Let’s get back to the problem definition once again: We don’t like being told what to do. However, is this really the problem or is there something deeper that we are missing? Let’s see, what are the most popular issues with management that people complain about (I got them from Inc and Monster):
- They micromanage
- They don’t listen
- They don’t value us
- They don’t provide feedback
- They don’t motivate
- They don’t set goals
- They don’t delegate
- They don’t explain
The list may be much longer, but I think that the root cause of all of them is the same: managers make appraisal mistakes. As all other people, managers can’t always be objective. Instead, they are very biased and subjective. We say that they don’t listen. This is our perception. They do listen, but they don’t appraise us right, based on the information we deliver. They do listen, but they don’t call us genius. What do we say? They don’t listen! They don’t motivate, we say, but in reality they just don’t give us what we think we deserve. They don’t value us? The same story: we just feel unappreciated. We feel they micromanage? They just don’t appreciate the results we deliver without micromanagement, we stop delivering anything, and they resort to micromanagement. The root cause always is the same: appraisal mistakes.
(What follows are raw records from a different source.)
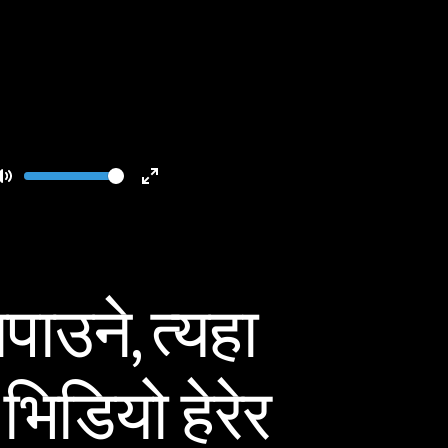
Volume
Toggle
Toggle
Mute
Fullscreen
ाउने, त्यहा
भिडियो हेरेर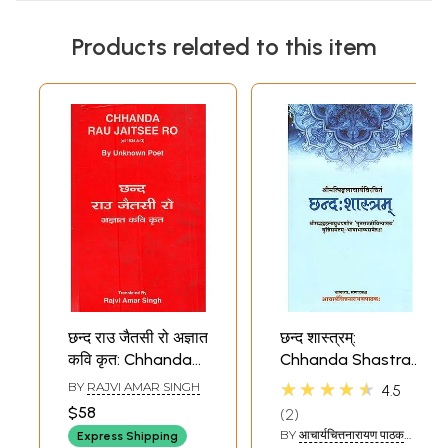
Products related to this item
छन्द राउ जैतसी रो अज्ञात
छन्द शास्त्रम्:
कवि कृत: Chhanda
Chhanda Shastra
Rau Jaitsee Ro (of
of Pingala
★★★★★
BY
RAJVI AMAR SINGH
4.5
1534 A.D.) By
$58
2
Unknown Poet (An
BY
आचार्यचित्तनारायण पाठक
Express Shipping
Old and Rare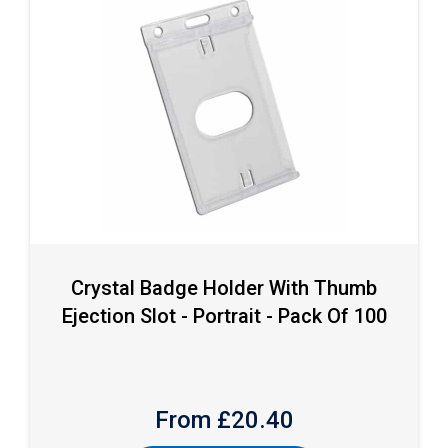
Crystal Badge Holder With Thumb
Ejection Slot - Portrait - Pack Of 100
From £
20.40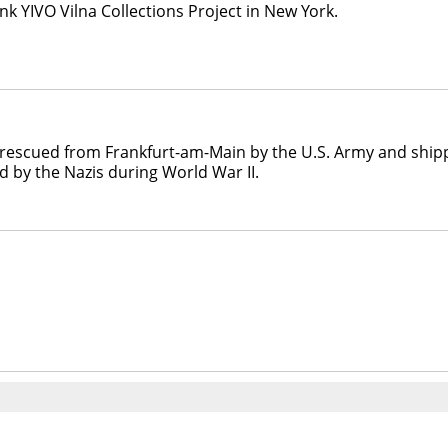
nk YIVO Vilna Collections Project in New York.
als rescued from Frankfurt-am-Main by the U.S. Army and ship
 by the Nazis during World War II.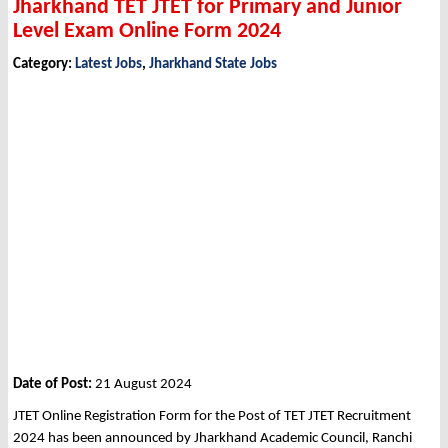
Jharkhand TET JTET for Primary and Junior
Level Exam Online Form 2024
Category:
Latest Jobs
,
Jharkhand State Jobs
Date of Post:
21 August 2024
JTET Online Registration Form for the Post of TET JTET Recruitment
2024 has been announced by Jharkhand Academic Council, Ranchi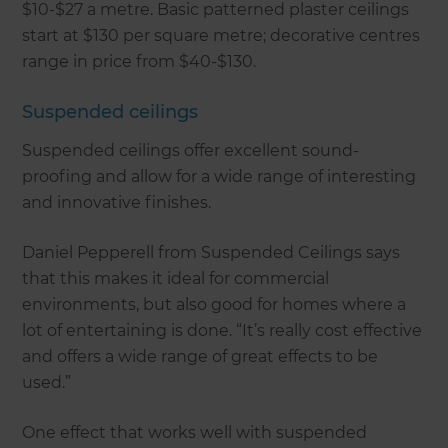
$10-$27 a metre. Basic patterned plaster ceilings
start at $130 per square metre; decorative centres
range in price from $40-$130.
Suspended ceilings
Suspended ceilings offer excellent sound-
proofing and allow for a wide range of interesting
and innovative finishes.
Daniel Pepperell from Suspended Ceilings says
that this makes it ideal for commercial
environments, but also good for homes where a
lot of entertaining is done. “It’s really cost effective
and offers a wide range of great effects to be
used.”
One effect that works well with suspended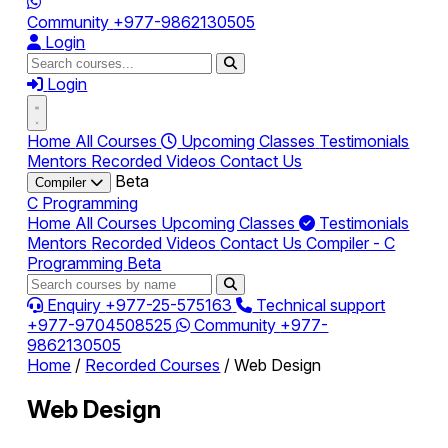
Community
+977-9862130505
Login
Login
Home
All Courses
Upcoming Classes
Testimonials
Mentors
Recorded Videos
Contact Us
Beta
Compiler
C Programming
Home
All Courses
Upcoming Classes
Testimonials
Mentors
Recorded Videos
Contact Us
Compiler - C
Programming
Beta
Enquiry
+977-25-575163
Technical support
+977-9704508525
Community
+977-
9862130505
Home
/
Recorded Courses
/
Web Design
Web Design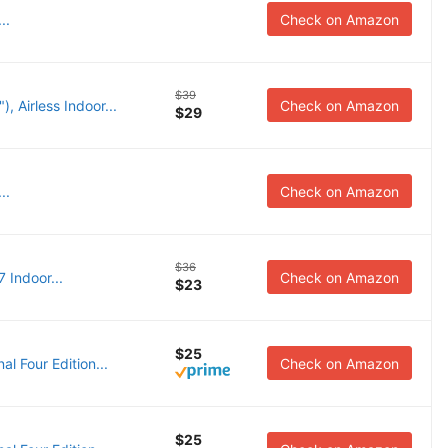
..
Check on Amazon
$39
, Airless Indoor...
Check on Amazon
$29
..
Check on Amazon
$36
 Indoor...
Check on Amazon
$23
$25
l Four Edition...
Check on Amazon
$25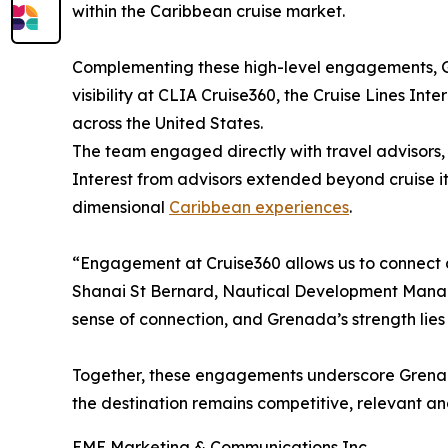
within the Caribbean cruise market.
Complementing these high-level engagements, G
visibility at CLIA Cruise360, the Cruise Lines In
across the United States.
The team engaged directly with travel advisors, p
Interest from advisors extended beyond cruise it
dimensional
Caribbean experiences
.
“Engagement at Cruise360 allows us to connect di
Shanai St Bernard, Nautical Development Manager
sense of connection, and Grenada’s strength lies 
Together, these engagements underscore Grenada
the destination remains competitive, relevant an
EME Marketing & Communications Inc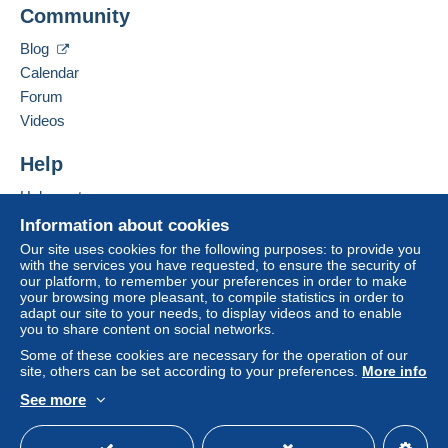
Business address:
Community
CARTOGRAPHERRO S.R.L.
Shipping method
Free
Login
Ianomita Street no. 15, ap. 14
registra
Blog
tion
Payment by:
400574
CLUJ-NAPOCA
Calendar
Romania
Forum
Letter (standard/small letter format)
Videos
€2.00
Add this seller to my favourites
Contact the seller
Help
Tracked letter (normal/small letter)
Hide this seller's items
€4.00
Help centre
Buying on Delcampe
Information about cookies
Selling on Delcampe
Our site uses cookies for the following purposes: to provide you
Terms of payment:
with the services you have requested, to ensure the security of
A secure website
our platform, to remember your preferences in order to make
All payments are made through the Delcampe website.
your browsing more pleasant, to compile statistics in order to
Depending on the possibilities offered by the seller, you
adapt our site to your needs, to display videos and to enable
can use
PayPal
, add a
credit/debit card
or make a
you to share content on social networks.
bank transfer to top up your balance
. No payments
Some of these cookies are necessary for the operation of our
are made by cheque or bank transfer directly to the
site, others can be set according to your preferences.
More info
seller.
See more
English (United Kingdom)
USD
Standard mode
The buyer uses the payment methods available on
Delcampe on the page"
My purchases : Awaiting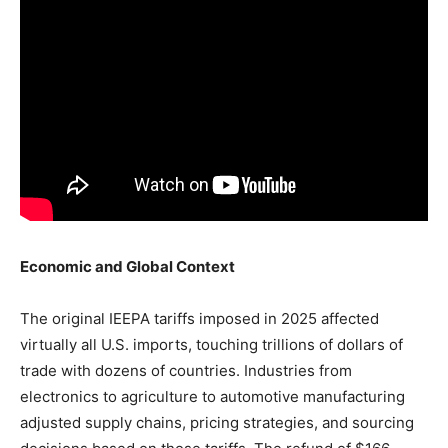
Economic and Global Context
The original IEEPA tariffs imposed in 2025 affected
virtually all U.S. imports, touching trillions of dollars of
trade with dozens of countries. Industries from
electronics to agriculture to automotive manufacturing
adjusted supply chains, pricing strategies, and sourcing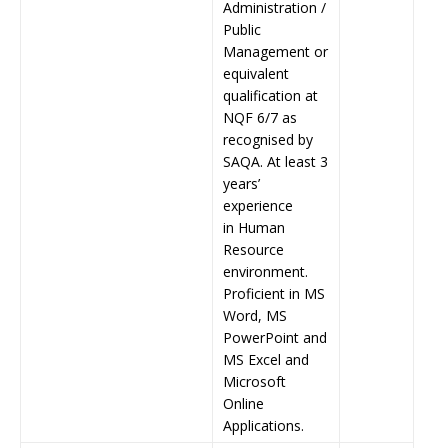
Administration /
Public
Management or
equivalent
qualification at
NQF 6/7 as
recognised by
SAQA. At least 3
years’
experience
in Human
Resource
environment.
Proficient in MS
Word, MS
PowerPoint and
MS Excel and
Microsoft
Online
Applications.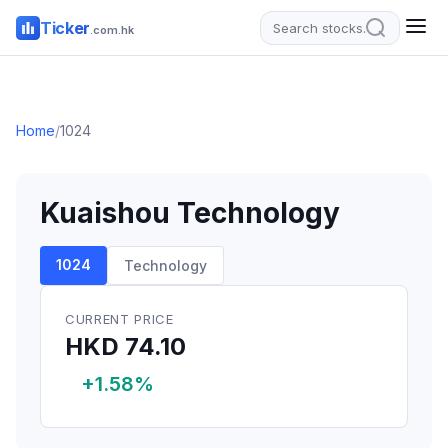
Ticker
.com.hk
Home
/
1024
Kuaishou Technology
1024
Technology
CURRENT PRICE
HKD 74.10
+1.58%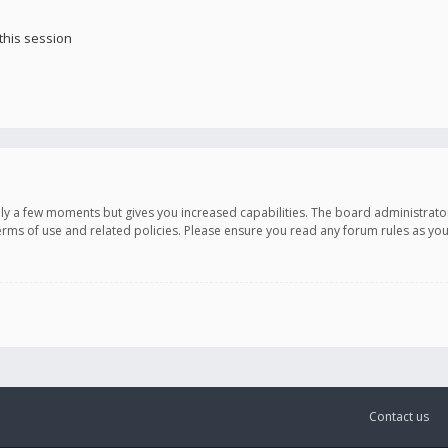
this session
only a few moments but gives you increased capabilities. The board administrato
terms of use and related policies. Please ensure you read any forum rules as y
Contact us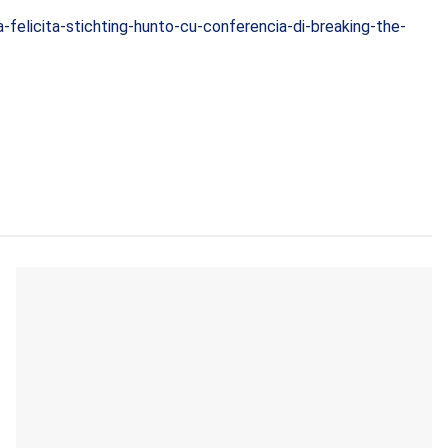
a-felicita-stichting-hunto-cu-conferencia-di-breaking-the-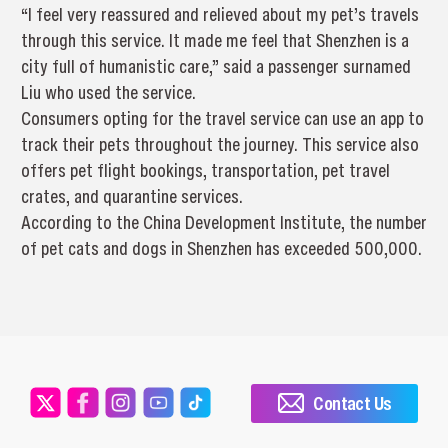
“I feel very reassured and relieved about my pet’s travels
through this service. It made me feel that Shenzhen is a
city full of humanistic care,” said a passenger surnamed
Liu who used the service.
Consumers opting for the travel service can use an app to
track their pets throughout the journey. This service also
offers pet flight bookings, transportation, pet travel
crates, and quarantine services.
According to the China Development Institute, the number
of pet cats and dogs in Shenzhen has exceeded 500,000.
Contact Us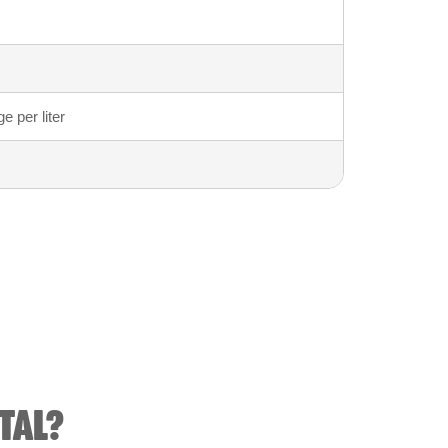
 per liter
TAL?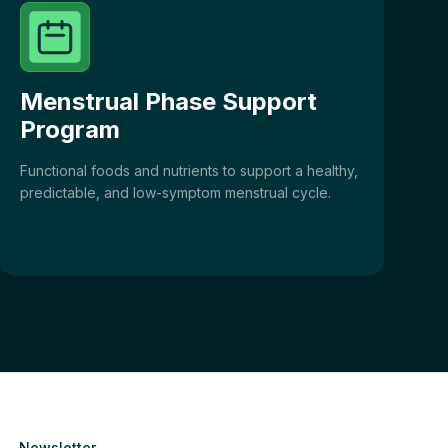
Menstrual Phase Support
Program
Functional foods and nutrients to support a healthy,
predictable, and low-symptom menstrual cycle.
Newsletter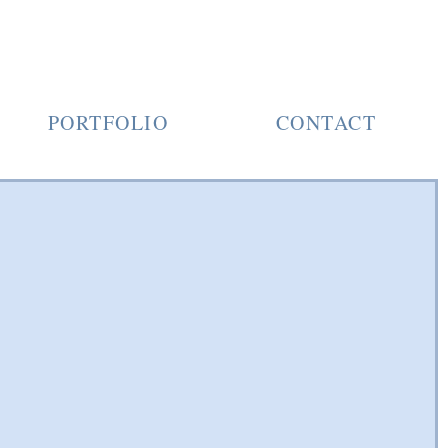
PORTFOLIO
CONTACT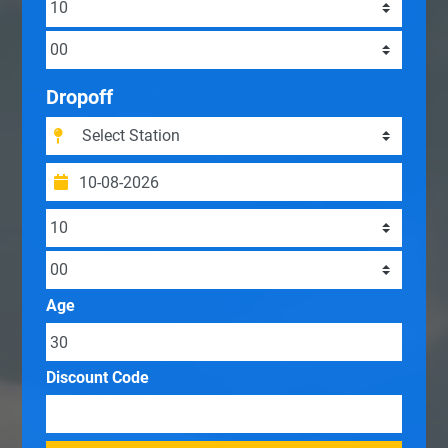
Dropoff
Age
Discount Code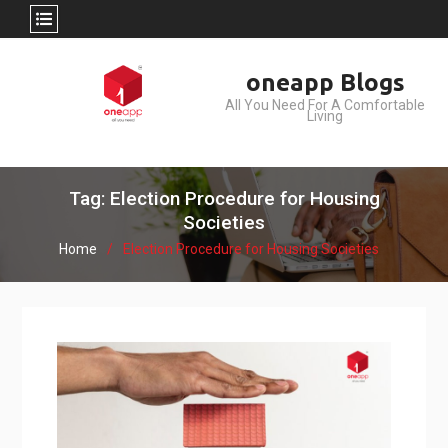
Skip
oneapp Blogs
to
All You Need For A Comfortable
content
Living
Tag: Election Procedure for Housing
Societies
Home
Election Procedure for Housing Societies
What can we do to fix this? We should take the appraisal job away from managers! This is how we solve the problem. People must not decide whose performance is better, because they can’t do it right and this leads to all the other problems. If managers stop appraising us, they will turn into leaders, mentors, teachers, experts, gurus, decision makers, and everybody else, who we don’t hate. We hate appraisers, because they make mistakes about our performance and kill our motivation. We won’t hate them at all, if there is a system, which is based on metrics, which judge our results.
What self-managing adepts are offering is to destroy the entire management system and replace it with chaos (or something very close to it). They seem to not understand where the real problem is. They just don’t like “being told what to do” and to fix this they suggest getting rid of what our civilization has been building for thousands of years: responsibility delegation through subordination (aka “management”). They meet incompetent management that doesn’t appreciate them enough and start crying and blaming everybody with the word “manager” in their job titles. In other words, to cure the tumor they want to kill the patient.
Let me reiterate: The evolution of management is needed! We are not happy with what we have now: most managers are incompetent. However, the solution is not self-managing but manager-less organizations. We need objective metrics, automated tools (maybe with AI) to replace managers as our appraisers.